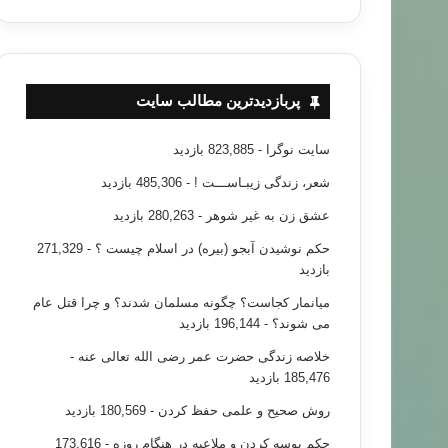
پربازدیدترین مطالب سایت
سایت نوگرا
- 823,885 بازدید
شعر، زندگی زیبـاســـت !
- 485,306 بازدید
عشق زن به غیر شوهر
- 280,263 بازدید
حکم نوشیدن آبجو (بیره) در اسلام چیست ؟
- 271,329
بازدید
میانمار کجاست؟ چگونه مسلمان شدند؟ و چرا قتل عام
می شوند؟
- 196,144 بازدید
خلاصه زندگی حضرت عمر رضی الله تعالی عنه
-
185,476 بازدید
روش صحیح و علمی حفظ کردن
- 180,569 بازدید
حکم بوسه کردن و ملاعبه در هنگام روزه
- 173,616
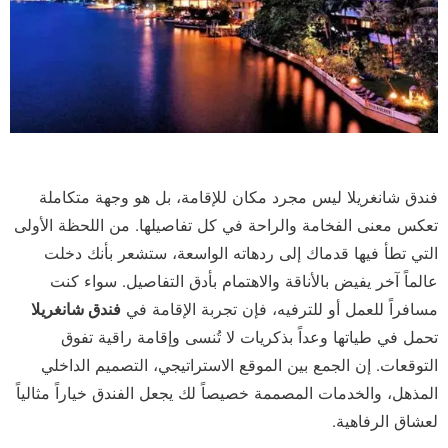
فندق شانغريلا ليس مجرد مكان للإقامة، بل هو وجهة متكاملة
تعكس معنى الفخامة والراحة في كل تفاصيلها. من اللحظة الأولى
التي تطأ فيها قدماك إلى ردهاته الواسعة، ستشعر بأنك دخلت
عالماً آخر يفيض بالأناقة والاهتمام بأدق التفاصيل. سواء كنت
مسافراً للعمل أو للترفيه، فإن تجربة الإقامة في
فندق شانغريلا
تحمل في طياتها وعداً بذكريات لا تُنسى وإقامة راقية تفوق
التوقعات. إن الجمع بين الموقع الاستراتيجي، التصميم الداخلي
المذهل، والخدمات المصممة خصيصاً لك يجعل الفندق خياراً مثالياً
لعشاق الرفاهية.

--

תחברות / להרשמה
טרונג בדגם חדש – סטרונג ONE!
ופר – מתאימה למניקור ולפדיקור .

--

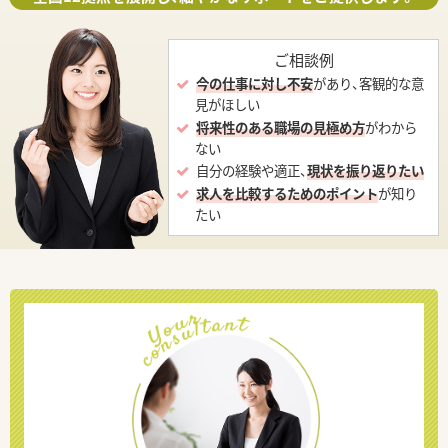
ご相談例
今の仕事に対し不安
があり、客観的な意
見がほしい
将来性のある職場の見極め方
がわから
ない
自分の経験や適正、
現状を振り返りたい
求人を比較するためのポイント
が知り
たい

▶ [AIM OF THE TASK]:
Reproduce, word for word and in full, only the lines above that start at the line with "پربازدیدترین مطالب سایت" and run through the line with "- 180,569 بازدید", both ends included.

▶ [RESPONSE]:
پربازدیدترین مطالب سایت
سایت نوگرا
- 823,885 بازدید
شعر، زندگی زیبـاســـت !
- 485,306 بازدید
عشق زن به غیر شوهر
- 280,263 بازدید
حکم نوشیدن آبجو (بیره) در اسلام چیست ؟
- 271,329
بازدید
میانمار کجاست؟ چگونه مسلمان شدند؟ و چرا قتل عام
می شوند؟
- 196,144 بازدید
خلاصه زندگی حضرت عمر رضی الله تعالی عنه
-
185,476 بازدید
روش صحیح و علمی حفظ کردن
- 180,569 بازدید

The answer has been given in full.